I know that. I know all about “healthy lifestyles,” watching your weight and lifting your weights and being cheerful and nine hours of sleep. There’s a bit of a hysteria in this brave new world of infomercials and obesity epidemics about weight, exercise and “healthy living.” Everyone’s got to meet all three of these standards, at least, and if you don’t you’ve obviously failed at life and should be shamed and tsk-ed at until you get your shit together and start being perfect, with the pre-approved body to prove it. I’m not going to try and comment on any of this, because, well, I’m not good at that sort of thing and I can’t say I know enough about this to feel comfortable ranting.

What I do know is that healthy living one of my big downfalls; one of my gaping moral failures (because, let’s not pretend that how much you exercise and what you choose to eat aren’t moralized nowadays, separated into “good” and “bad” and “persistent” and “lazy” and whatever else. Come on, now). But I know.

Now, I get a pass from society at large on the weight-stuff. I mean, yeah, normally, I should always put down the cookie in favor of the carrot stick. Except, as long as you can’t tell from looking that I’m eating cookies and not carrots, turns out it doesn’t really matter, after all. No lectures, no condemning stares; I’m allowed, and no one’s going to mention my supposedly allimportant health – that stuff just goes right out the window.

Not so with the exercising. Again, I fully realize and appreciate that I’m supposed to be spending X [hrs/mins] a [day/week] (depending on who you consult) lifting weights, and running in place, and tangled up in all sorts of machines as God intended. But I don’t. I’m told if I give these things a decent try, I’ll come to enjoy them. Because endorphins will go off in my brain, or something; after repeated testing of this claim, I’m unable to verify it. Lifting weights only serves to make me kinda tired, and remind me of all the things I’d really rather be doing.

I’m not saying exercise is bad; of course not. I think exercise is very good. But we need to ask ourselves what it really means to exercise, and we need to be careful not to mutate it into something ugly and unnatural. Here’s the thing; they keep showing up – at my schools, in my magazines, my TV and my internets, to tell me I should do things that do not make me happy, like this or this (links open new windows). Well, look at us: we’ve turned moving into a chore.

And, it isn’t. Your body wants to move. Your muscles are waiting. And they aren’t alone – your mind (your spirit, I could say, or maybe for those more religious among us, your soul) has stake in this too. The exhilaration of flailing with mindless abandon, or propelling forward through space. Or the concentrated serenity of exerting discipline –  acknowledging every muscle: like the God of your own body, asserting your absolute control over your physical realm.
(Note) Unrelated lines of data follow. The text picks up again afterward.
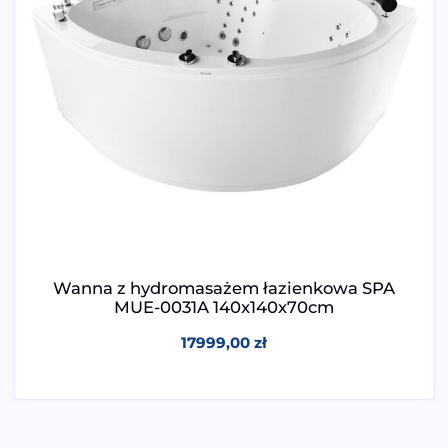
Wanna z hydromasażem łazienkowa SPA
MUE-0031A 140x140x70cm
17999,00
zł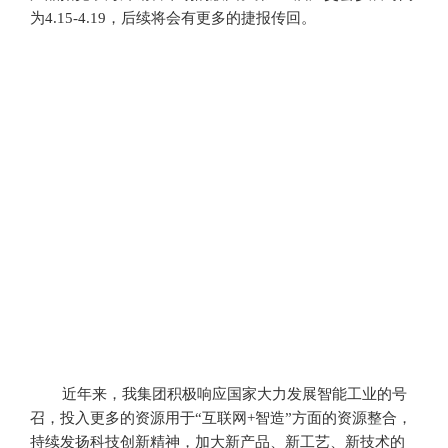
为4.15-4.19，后续将会有更多的捷报传回
。
近年来，我集团积极响应国家大力发展智能工业的号
召，投入更多的资源用于
“互联网+智造”方面的资源整合，
持续发扬科技创新精神，加大新产品、新工艺、新技术的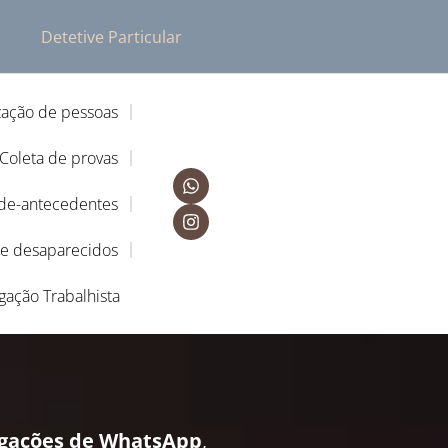
Detetive Particular
zação de pessoas
Coleta de provas
-de-antecedentes
de desaparecidos
igação Trabalhista
igações de WhatsApp
,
You should enjoy moving, and when millions of people groan miserably in anticipation of movement and health, we’ve done something wrong.

 So it’s time for Song of the Mo’ – Jump, Jive, an’ Wail, by the Brian Setzer Orchestra***. And everyone can just move.


*Or, the original by Louis Prima . (opens new window!! Exclamation points because I just spent fifteen minutes learning how to do this.)


*Also, it was really just time to end Total Eclipse of the Heart’s reign of terror as SotM…


*Personally, when it comes to music like this and I’m alone I like to pretend I’m in an ipod commercial.

ipod ad

But, uh, you can do whatever you’d like.